Financial Market

USD: US rates expected to stay on hold today but will it cut in March?

(AI Video Summary)

The Federal Reserve

The Federal Reserve will keep interest rates steady for now, which means they won’t be raising or lowering them. This has been the trend for the past few meetings, and the market agrees, giving it a 97.4% chance of no change. However, there is a 48% chance of a rate cut in the future, possibly at the March meeting, but most experts think it’s more likely to happen in April.

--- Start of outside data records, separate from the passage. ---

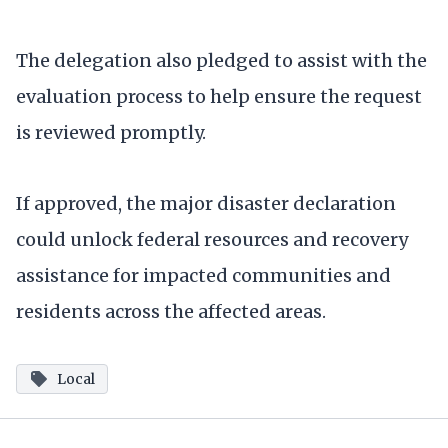
The delegation also pledged to assist with the
evaluation process to help ensure the request
is reviewed promptly.
If approved, the major disaster declaration
could unlock federal resources and recovery
assistance for impacted communities and
residents across the affected areas.
Local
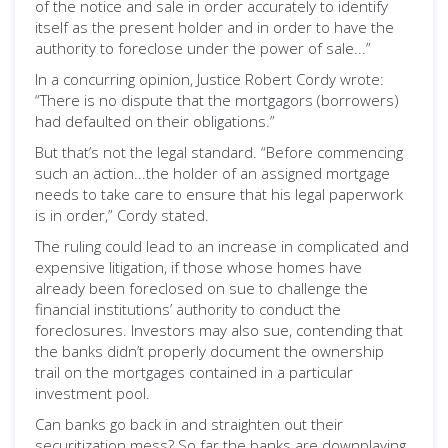
of the notice and sale in order accurately to identify
itself as the present holder and in order to have the
authority to foreclose under the power of sale...”
In a concurring opinion, Justice Robert Cordy wrote:
“There is no dispute that the mortgagors (borrowers)
had defaulted on their obligations.”
But that’s not the legal standard. “Before commencing
such an action...the holder of an assigned mortgage
needs to take care to ensure that his legal paperwork
is in order,” Cordy stated.
The ruling could lead to an increase in complicated and
expensive litigation, if those whose homes have
already been foreclosed on sue to challenge the
financial institutions’ authority to conduct the
foreclosures. Investors may also sue, contending that
the banks didn’t properly document the ownership
trail on the mortgages contained in a particular
investment pool.
Can banks go back in and straighten out their
securitization mess? So far the banks are downplaying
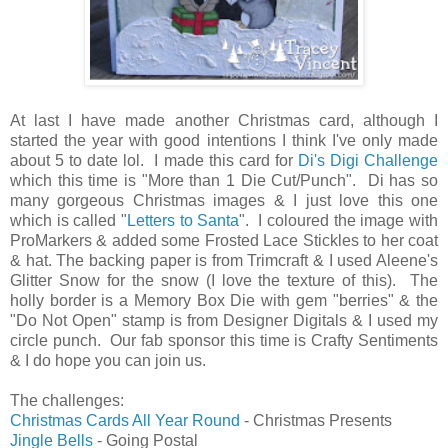
At last I have made another Christmas card, although I
started the year with good intentions I think I've only made
about 5 to date lol. I made this card for
Di's Digi Challenge
which this time is "More than 1 Die Cut/Punch". Di has so
many gorgeous Christmas images & I just love this one
which is called "
Letters to Santa
". I coloured the image with
ProMarkers & added some Frosted Lace Stickles to her coat
& hat. The backing paper is from Trimcraft & I used Aleene's
Glitter Snow for the snow (I love the texture of this). The
holly border is a Memory Box Die with gem "berries" & the
"Do Not Open" stamp is from Designer Digitals & I used my
circle punch. Our fab sponsor this time is Crafty Sentiments
& I do hope you can join us.
The challenges:
Christmas Cards All Year Round
- Christmas Presents
Jingle Bells
- Going Postal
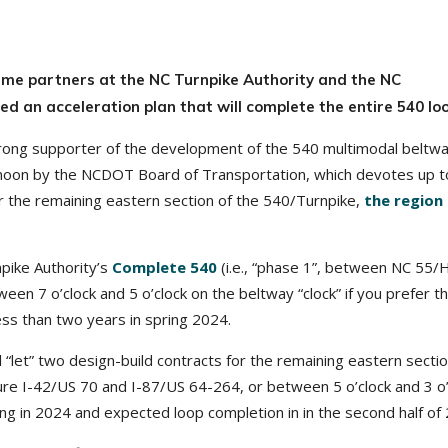
time partners at the NC Turnpike Authority and the NC
 an acceleration plan that will complete the entire 540 loo
rong supporter of the development of the 540 multimodal beltwa
ernoon by the NCDOT Board of Transportation, which devotes up 
for the remaining eastern section of the 540/Turnpike,
the region 
npike Authority’s
Complete
540
(i.e., “phase 1”, between NC 55/H
een 7 o’clock and 5 o’clock on the beltway “clock” if you prefer t
less than two years in spring 2024.
l “let” two design-build contracts for the remaining eastern sectio
ure I-42/US 70 and I-87/US 64-264, or between 5 o’clock and 3 o’
ing in 2024 and expected loop completion in in the second half of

The goal of the Fed is to have the US economy grow steadily, with a projected GDP growth of 1.4% by 2024.

International Monetary Fund

Recently, the International Monetary Fund (IMF), which is a fancy name for an economic organization, has raised its global growth forecast. They think the global economy will grow by 3.1%, which is higher than what they previously thought. They upgraded their outlook for the United States and China. Basically, they believe that the economy is doing well and that there won’t be a recession happening anytime soon.

The US dollar

Now, let’s talk about the US dollar. The USD has been following a pattern known as the Elliott wave, which involves a five-wave impulse and a three-wave corrective phase. Right now, the dollar is trading around 103.26. People are buying the dollar, which has pushed its value above the average it usually trades at. Experts think it could potentially reach 103.93, but they suggest setting a limit to prevent further losses at 102.50. On the other hand, the value of the EUR/USD has been declining and is trading below its average value. Experts suggest selling the EUR/USD pair and predict a possible downside target of 107.24.